The former head of drug development at Rockwell Medical Technologies Inc. (Nasdaq: RMTI) says the company and its chief executive knowingly issued false and misleading press releases and violated other securities laws.
Dr. Richard C. Yocum, who was fired from Rockwell Medical in September, alleged in a wrongful termination suit that he was ousted because he repeatedly complained to its chairman and CEO, Robert L. Chioini, about violations of Securities Exchange Commission and Food and Drug Administration rules.
Yocum said in his suit that press releases the company put out in 2010 and 2011 made it appear that the clinical trials for a new product called Soluble Ferric Pyrophosphate (SFP) were going better than they actually were.
Yocum was Rockwell Medical’s vice president of drug development and medical affairs, and had primary responsibility for the SFP development program.
He said in his suit that Chioini not only ignored his concerns about the trials but caused Rockwell Medical to issue press releases that included statements directly contradicting what Yocum had told him.
Yocum also said that, based on the nature of questions he received from analysts or investors, it appeared that Rockwell Medical engaged in selective disclosure regarding details of those trials.
Because Yocum was fired from his job, which had a base salary of $298,000 a year, he could be viewed as having a grudge against Rockwell Medical. But his allegations are not the only red flags at the company.

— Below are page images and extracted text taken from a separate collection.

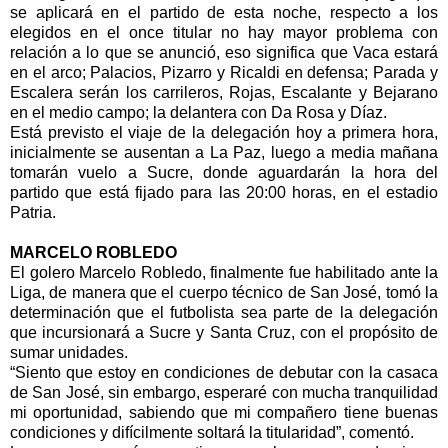
se aplicará en el partido de esta noche, respecto a los
elegidos en el once titular no hay mayor problema con
relación a lo que se anunció, eso significa que Vaca estará
en el arco; Palacios, Pizarro y Ricaldi en defensa; Parada y
Escalera serán los carrileros, Rojas, Escalante y Bejarano
en el medio campo; la delantera con Da Rosa y Díaz.
Está previsto el viaje de la delegación hoy a primera hora,
inicialmente se ausentan a La Paz, luego a media mañana
tomarán vuelo a Sucre, donde aguardarán la hora del
partido que está fijado para las 20:00 horas, en el estadio
Patria.
MARCELO ROBLEDO
El golero Marcelo Robledo, finalmente fue habilitado ante la
Liga, de manera que el cuerpo técnico de San José, tomó la
determinación que el futbolista sea parte de la delegación
que incursionará a Sucre y Santa Cruz, con el propósito de
sumar unidades.
“Siento que estoy en condiciones de debutar con la casaca
de San José, sin embargo, esperaré con mucha tranquilidad
mi oportunidad, sabiendo que mi compañero tiene buenas
condiciones y difícilmente soltará la titularidad”, comentó.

Yocum’s successor, Dr. Annamaria Kausz, recently left Rockwell Medical after just seven months, adding to the turnover in its clinical-development program. The company provided no explanation for that departure in the press release it issued April 19 to announce the hiring of her replacement. In fact, it didn’t even mention her or say that she had resigned.

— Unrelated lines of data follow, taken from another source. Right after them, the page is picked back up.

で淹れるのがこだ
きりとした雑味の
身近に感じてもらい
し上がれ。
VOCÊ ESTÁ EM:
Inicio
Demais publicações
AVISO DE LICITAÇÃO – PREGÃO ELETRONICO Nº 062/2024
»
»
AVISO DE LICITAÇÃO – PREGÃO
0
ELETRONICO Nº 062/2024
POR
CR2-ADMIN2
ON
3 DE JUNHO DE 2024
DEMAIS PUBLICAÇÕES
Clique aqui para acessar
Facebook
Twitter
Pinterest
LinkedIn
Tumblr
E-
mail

Sharesleuth also noted that Rockwell Medical took the unusual step last November of extending the life of 400,000 warrants it had issued in the fall of 2008 to a consultant who was later found to have participated in a massive fraud scheme at another public company.
That consultant, Michael J. Xirinachs, was one of Rockwell Medical’s co-founders.
The federal judge hearing the SEC’s civil case against Xirinachs and his company, Emerald Asset Advisors LLC, last week ordered them to pay as much as $10 million in disgorgement, interest and fines.
The 400,000 unexercised warrants gained more than $900,000 in value after Rockwell Medical pushed back the expiration date by six months, to May 4.
Rockwell Medical’s decision to grant Xirinachs and Emerald Asset Advisors the extension – for no additional consideration – sets up the possibility that they could use the additional profits to help offset the SEC judgment.
Rockwell Medical did not respond to a list of questions submitted to its investor-relations representative. In court filings, the company has denied Yocum’s allegations and has asked the judge to dismiss the case.